• _EXERCISE_: Copy, exactly and without additions, every line in the records below from the one holding "Kemenag Padang Tegaskan" through the one holding "Ende eines Textblocks.", both ends included.

• _DATASET ENTRIES_:
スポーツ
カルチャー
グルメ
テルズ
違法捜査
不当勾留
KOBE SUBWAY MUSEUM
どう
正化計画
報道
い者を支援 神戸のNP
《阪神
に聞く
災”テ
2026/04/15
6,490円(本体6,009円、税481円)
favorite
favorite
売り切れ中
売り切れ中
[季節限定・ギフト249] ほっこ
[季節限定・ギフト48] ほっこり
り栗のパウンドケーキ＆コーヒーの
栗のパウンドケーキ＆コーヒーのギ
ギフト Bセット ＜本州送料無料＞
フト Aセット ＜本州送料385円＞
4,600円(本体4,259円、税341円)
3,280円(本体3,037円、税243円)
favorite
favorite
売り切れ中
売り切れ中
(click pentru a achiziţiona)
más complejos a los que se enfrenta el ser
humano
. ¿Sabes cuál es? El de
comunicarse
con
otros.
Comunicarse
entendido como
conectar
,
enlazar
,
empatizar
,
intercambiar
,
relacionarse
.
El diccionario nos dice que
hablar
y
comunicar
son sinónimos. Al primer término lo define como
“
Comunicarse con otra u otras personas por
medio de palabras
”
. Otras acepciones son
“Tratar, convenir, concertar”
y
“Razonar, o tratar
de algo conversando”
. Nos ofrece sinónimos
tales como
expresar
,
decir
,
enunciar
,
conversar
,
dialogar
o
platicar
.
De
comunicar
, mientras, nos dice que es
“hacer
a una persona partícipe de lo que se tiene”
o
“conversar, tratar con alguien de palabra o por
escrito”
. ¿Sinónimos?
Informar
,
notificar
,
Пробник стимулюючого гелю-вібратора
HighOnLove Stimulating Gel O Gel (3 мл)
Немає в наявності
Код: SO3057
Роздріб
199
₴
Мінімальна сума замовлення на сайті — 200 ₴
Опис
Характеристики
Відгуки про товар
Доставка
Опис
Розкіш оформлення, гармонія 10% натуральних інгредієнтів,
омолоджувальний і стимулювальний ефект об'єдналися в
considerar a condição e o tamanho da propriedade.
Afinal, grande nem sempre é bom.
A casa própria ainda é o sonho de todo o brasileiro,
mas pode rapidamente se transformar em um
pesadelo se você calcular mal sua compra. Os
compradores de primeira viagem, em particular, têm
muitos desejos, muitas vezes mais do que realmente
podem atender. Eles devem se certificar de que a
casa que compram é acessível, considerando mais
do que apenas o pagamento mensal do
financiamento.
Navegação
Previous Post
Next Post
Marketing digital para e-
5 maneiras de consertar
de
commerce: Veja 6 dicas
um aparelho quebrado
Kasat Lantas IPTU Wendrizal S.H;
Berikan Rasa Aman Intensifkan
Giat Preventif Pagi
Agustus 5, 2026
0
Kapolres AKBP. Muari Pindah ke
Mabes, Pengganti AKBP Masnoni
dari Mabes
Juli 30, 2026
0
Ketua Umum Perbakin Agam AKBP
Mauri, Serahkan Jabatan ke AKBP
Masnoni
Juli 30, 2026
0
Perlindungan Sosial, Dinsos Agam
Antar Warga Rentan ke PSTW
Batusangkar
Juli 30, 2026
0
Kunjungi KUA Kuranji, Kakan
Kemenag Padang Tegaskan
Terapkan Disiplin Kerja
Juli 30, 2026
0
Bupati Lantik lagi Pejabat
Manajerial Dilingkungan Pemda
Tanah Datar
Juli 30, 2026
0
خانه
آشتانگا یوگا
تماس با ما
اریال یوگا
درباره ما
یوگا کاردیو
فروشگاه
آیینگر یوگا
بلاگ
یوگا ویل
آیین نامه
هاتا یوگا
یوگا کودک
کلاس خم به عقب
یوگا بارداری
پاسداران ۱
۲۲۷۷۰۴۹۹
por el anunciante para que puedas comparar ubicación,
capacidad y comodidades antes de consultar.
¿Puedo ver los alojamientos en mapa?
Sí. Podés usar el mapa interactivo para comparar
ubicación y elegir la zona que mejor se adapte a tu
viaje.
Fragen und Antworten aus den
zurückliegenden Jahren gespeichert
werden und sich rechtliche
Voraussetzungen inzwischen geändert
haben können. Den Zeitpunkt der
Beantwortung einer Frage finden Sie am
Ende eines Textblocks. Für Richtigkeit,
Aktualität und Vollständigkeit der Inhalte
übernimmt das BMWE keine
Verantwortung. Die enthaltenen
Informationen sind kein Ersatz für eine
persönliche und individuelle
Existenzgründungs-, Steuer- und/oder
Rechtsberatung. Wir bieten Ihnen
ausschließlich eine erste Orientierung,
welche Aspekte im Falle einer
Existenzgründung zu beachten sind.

• _TASK ANSWER_:
Kemenag Padang Tegaskan
Terapkan Disiplin Kerja
Juli 30, 2026
0
Bupati Lantik lagi Pejabat
Manajerial Dilingkungan Pemda
Tanah Datar
Juli 30, 2026
0
خانه
آشتانگا یوگا
تماس با ما
اریال یوگا
درباره ما
یوگا کاردیو
فروشگاه
آیینگر یوگا
بلاگ
یوگا ویل
آیین نامه
هاتا یوگا
یوگا کودک
کلاس خم به عقب
یوگا بارداری
پاسداران ۱
۲۲۷۷۰۴۹۹
por el anunciante para que puedas comparar ubicación,
capacidad y comodidades antes de consultar.
¿Puedo ver los alojamientos en mapa?
Sí. Podés usar el mapa interactivo para comparar
ubicación y elegir la zona que mejor se adapte a tu
viaje.
Fragen und Antworten aus den
zurückliegenden Jahren gespeichert
werden und sich rechtliche
Voraussetzungen inzwischen geändert
haben können. Den Zeitpunkt der
Beantwortung einer Frage finden Sie am
Ende eines Textblocks. Für Richtigkeit,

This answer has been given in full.